121onto commented 8 years ago

@TomAugspurger yes, possible right now. The Browsersync example should work now.

jreback commented 8 years ago

@TomAugspurger just came across this from xlsxwriter here might be a nugget we could steal....

jankatins commented 8 years ago

This is an interesting approach in R: https://github.com/renkun-ken/formattable -> see the last example

joekane3 commented 8 years ago

Hi,

This feature is great - thanks.

I wanted a way to style a column based on data in another column. I couldn't see a way to do this so made a change to the .bar() styler method. Suggestions on how else to perform such a thing would be appreciated.

image

Apologies if I have not done this correctly.

TomAugspurger commented 8 years ago

@joekane3 something like that should be possible through the .apply method. Your style function will get the entire DataFrame, so you can use the values in column A to apply styles in columns B. Your function should return a DataFrame with background-color: <color> for column B and empty strings everywhere else.

Of course, you'll have to do all the conversion from values to colors on your own. Pandas just uses matplotlib internally, so that's probably your best bet.

monkh commented 8 years ago

I'm new to github, sorry if this is wrong place to post this. I don't think there is but is there a way to hide the index column when outputting a styled DataFrame through the .render() function?

Also it seems like the Styler is going to (in the future) make .to_html() obsolete.

TomAugspurger commented 8 years ago

Correct, the index is unstyleable right now. I plan to fix that in the future, including an option to hide it.

We'll always have to_html, but the implementation might reuse the code here.

mjmyers commented 8 years ago

Correct, the index is unstyleable right now. I plan to fix that in the future, including an option to hide it.

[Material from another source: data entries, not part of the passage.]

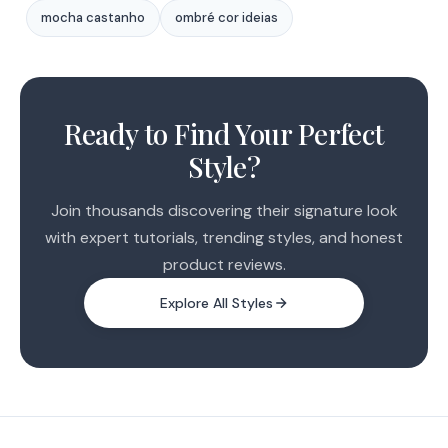
mocha castanho
ombré cor ideias
1
2
Ready to Find Your Perfect
3
Style?
Join thousands discovering their signature look
with expert tutorials, trending styles, and honest
product reviews.
Explore All Styles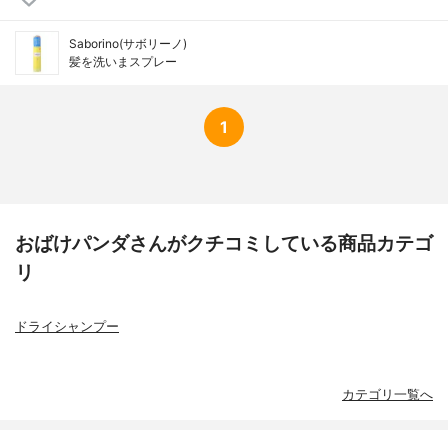
Saborino(サボリーノ)
髪を洗いまスプレー
1
おばけパンダさんがクチコミしている商品カテゴ
リ
ドライシャンプー
カテゴリ一覧へ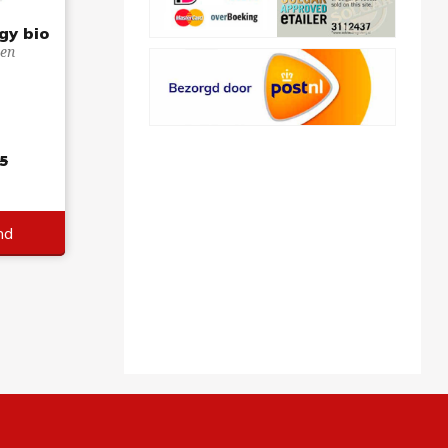
gy bio
een
5
nd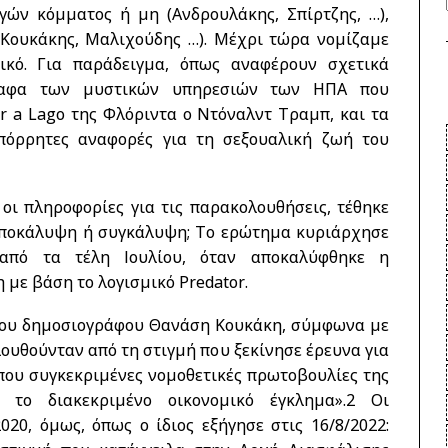
γών κόμματος ή μη (Ανδρουλάκης, Σπίρτζης, …),
Κουκάκης, Μαλιχούδης …). Μέχρι τώρα νομίζαμε
ικό. Για παράδειγμα, όπως αναφέρουν σχετικά
γραφα των μυστικών υπηρεσιών των ΗΠΑ που
r a Lago της Φλόριντα ο Ντόναλντ Τραμπ, και τα
πόρρητες αναφορές για τη σεξουαλική ζωή του
 οι πληροφορίες για τις παρακολουθήσεις, τέθηκε
αποκάλυψη ή συγκάλυψη; Το ερώτημα κυριάρχησε
από τα τέλη Ιουλίου, όταν αποκαλύφθηκε η
με βάση το λογισμικό Predator.
 του δημοσιογράφου Θανάση Κουκάκη, σύμφωνα με
λουθούνταν από τη στιγμή που ξεκίνησε έρευνα για
που συγκεκριμένες νομοθετικές πρωτοβουλίες της
το διακεκριμένο οικονομικό έγκλημα».
2
Οι
020, όμως, όπως ο ίδιος εξήγησε στις 16/8/2022: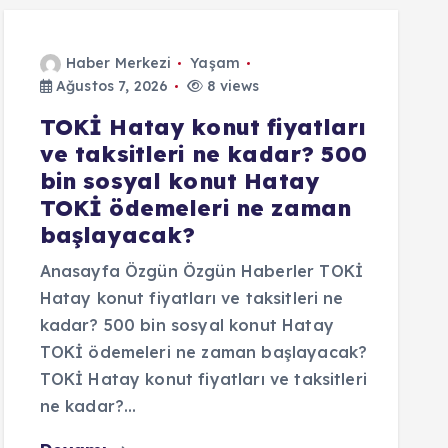
Haber Merkezi
Yaşam
Ağustos 7, 2026
8 views
TOKİ Hatay konut fiyatları
ve taksitleri ne kadar? 500
bin sosyal konut Hatay
TOKİ ödemeleri ne zaman
başlayacak?
Anasayfa Özgün Özgün Haberler TOKİ
Hatay konut fiyatları ve taksitleri ne
kadar? 500 bin sosyal konut Hatay
TOKİ ödemeleri ne zaman başlayacak?
TOKİ Hatay konut fiyatları ve taksitleri
ne kadar?…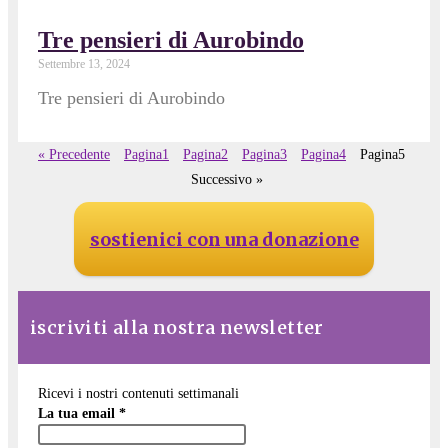
Tre pensieri di Aurobindo
Settembre 13, 2024
Tre pensieri di Aurobindo
« Precedente
Pagina
1
Pagina
2
Pagina
3
Pagina
4
Pagina
5
Successivo »
sostienici con una donazione
iscriviti alla nostra newsletter
Ricevi i nostri contenuti settimanali
La tua email
*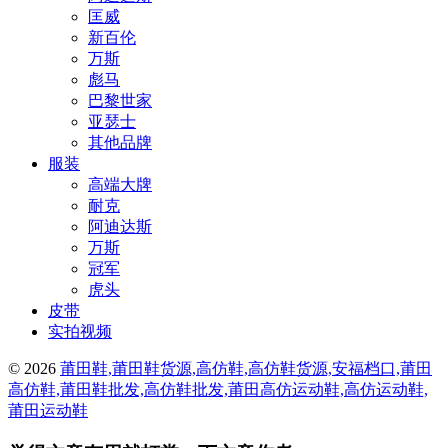
匡威
新百伦
万斯
彪马
巴黎世家
亚瑟士
其他品牌
服装
高端大牌
耐克
阿迪达斯
万斯
冠军
虎头
皮带
实拍视频
© 2026
莆田鞋,莆田鞋货源,高仿鞋,高仿鞋货源,安福档口,莆田
高仿鞋,莆田鞋批发,高仿鞋批发,莆田高仿运动鞋,高仿运动鞋,
莆田运动鞋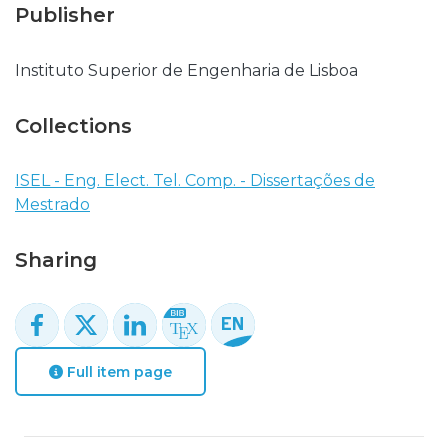
Publisher
Instituto Superior de Engenharia de Lisboa
Collections
ISEL - Eng. Elect. Tel. Comp. - Dissertações de
Mestrado
Sharing
Full item page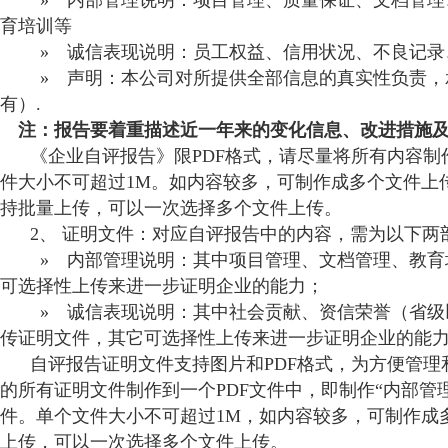
育培训等
» 诚信表现说明：员工权益、信用状况、不良记录
» 声明：本公司对所提供全部信息的真实性负责，
有）.
注：报告要着重描述近一年来的变化信息
、
改进措施及
《企业自评报告》限PDF格式，请尽量将所有内容制作
件大小不可超过1M。如内容较多，可制作成多个文件上
持批量上传，可以一次选择多个文件上传。
2、 证明文件：对应自评报告中的内容，需为以下两
» 内部管理说明：其中项目管理、文档管理、教育
可选择性上传来进一步证明企业的能力；
» 诚信表现说明：其中社会贡献、资信荣誉（省级
传证明文件，其它可选择性上传来进一步证明企业的能
自评报告证明文件支持图片和PDF格式，为方便管理
的所有证明文件制作到一个PDF文件中，即制作“内部管理”
件。单个文件大小不可超过1M，如内容较多，可制作成
上传，可以一次选择多个文件上传。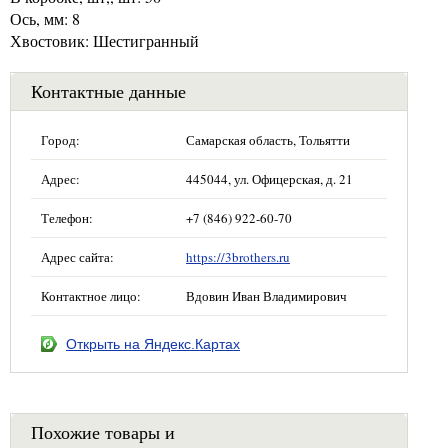
Ось, мм: 8
Хвостовик: Шестигранный
Контактные данные
Город:
Самарская область, Тольятти
Адрес:
445044, ул. Офицерская, д. 21
Телефон:
+7 (846) 922-60-70
Адрес сайта:
https://3brothers.ru
Контактное лицо:
Вдовин Иван Владимирович
Открыть на Яндекс.Картах
Похожие товары и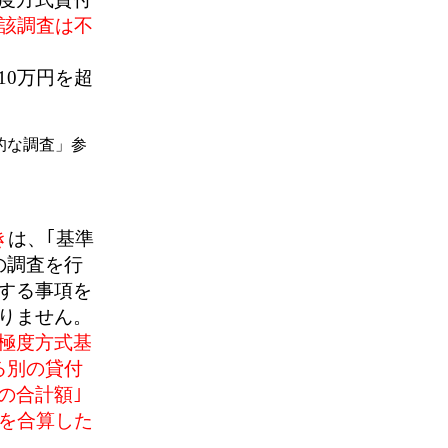
当該調査は不
0万円を超
的な調査」参
き
は、｢基準
の調査を行
する事項を
りません。
極度方式基
る別の貸付
の合計額｣
｣を合算した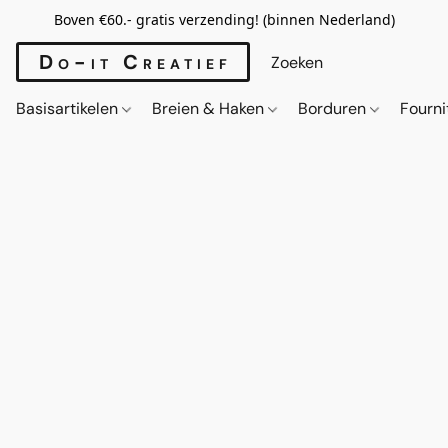
Boven €60.- gratis verzending! (binnen Nederland)
Do-it Creatief
Basisartikelen
Breien & Haken
Borduren
Fourn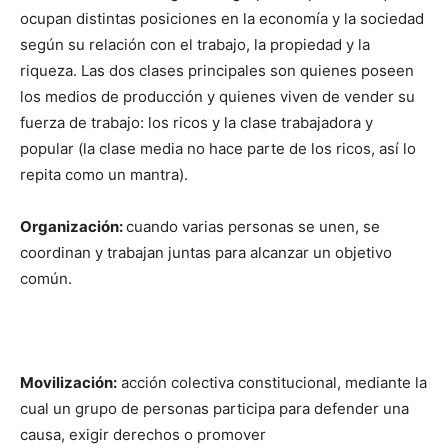
ocupan distintas posiciones en la economía y la sociedad
según su relación con el trabajo, la propiedad y la
riqueza. Las dos clases principales son quienes poseen
los medios de producción y quienes viven de vender su
fuerza de trabajo: los ricos y la clase trabajadora y
popular (la clase media no hace parte de los ricos, así lo
repita como un mantra).
Organización:
cuando varias personas se unen, se
coordinan y trabajan juntas para alcanzar un objetivo
común.
Movilización:
acción colectiva constitucional, mediante la
cual un grupo de personas participa para defender una
causa, exigir derechos o promover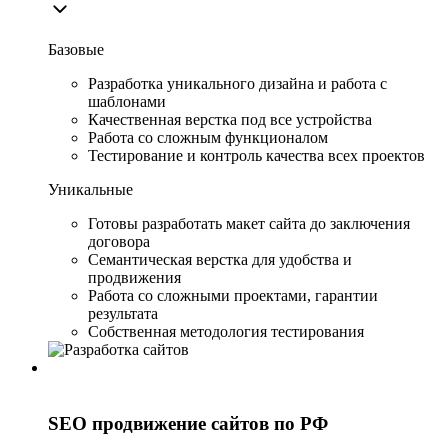
Базовые
Разработка уникального дизайна и работа с
шаблонами
Качественная верстка под все устройства
Работа со сложным функционалом
Тестирование и контроль качества всех проектов
Уникальные
Готовы разработать макет сайта до заключения
договора
Семантическая верстка для удобства и
продвижения
Работа со сложными проектами, гарантии
результата
Собственная методология тестирования
SEO продвижение сайтов по РФ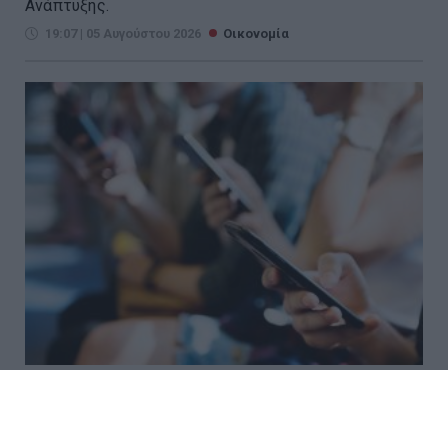
Ανάπτυξης.
19:07 | 05 Αυγούστου 2026
Οικονομία
Voucher για smartphones: Το
ποσό, οι συσκευές, οι δικαιούχοι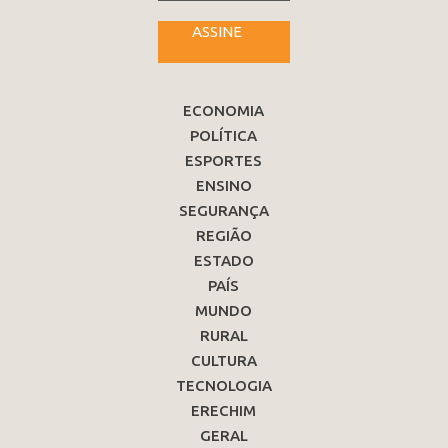
ASSINE
ECONOMIA
POLÍTICA
ESPORTES
ENSINO
SEGURANÇA
REGIÃO
ESTADO
PAÍS
MUNDO
RURAL
CULTURA
TECNOLOGIA
ERECHIM
GERAL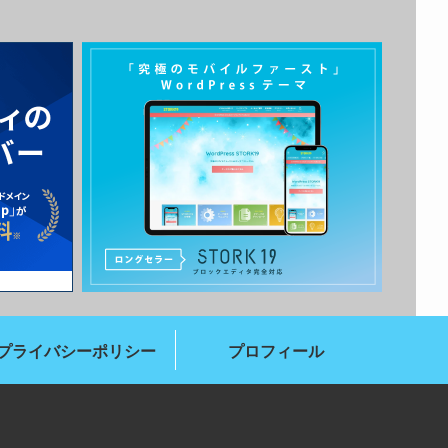
プライバシーポリシー
プロフィール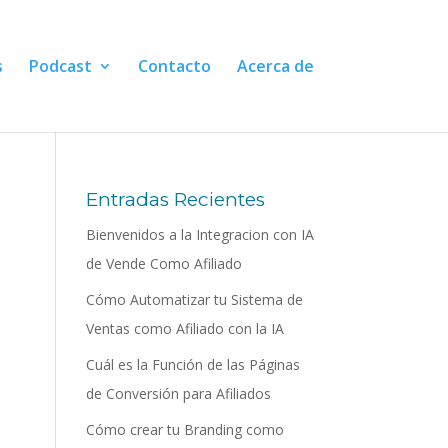
s
Podcast
Contacto
Acerca de
Entradas Recientes
Bienvenidos a la Integracion con IA
de Vende Como Afiliado
Cómo Automatizar tu Sistema de
Ventas como Afiliado con la IA
Cuál es la Función de las Páginas
de Conversión para Afiliados
Cómo crear tu Branding como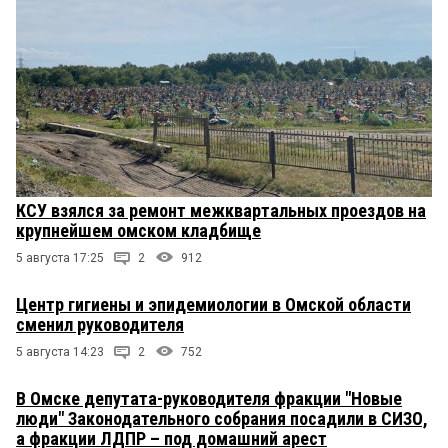
КСУ взялся за ремонт межквартальных проездов на
крупнейшем омском кладбище
5 августа 17:25
2
912
Центр гигиены и эпидемиологии в Омской области
сменил руководителя
5 августа 14:23
2
752
В Омске депутата-руководителя фракции "Новые
люди" Законодательного собрания посадили в СИЗО,
а фракции ЛДПР – под домашний арест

@TomAugspurger : Was there ever any headway on this? I can't find mention of it in the docs. I've had to do some pretty hacky css to hide the index while using the styler.

jreback commented 8 years ago

actually a bit of work here: https://github.com/pydata/pandas/issues/11655

TomAugspurger commented 8 years ago

@mjmyers nothing for styling the index yet though. The The big thing is finding an API that's nice to work with. Some possibilities

But I haven't thought too much about it yet.

attack68 commented 3 years ago

since this tracker is quite old and many items on it have been addressed or evolved I will close it in favour of more recent discussion. pls re open if you consider it useful.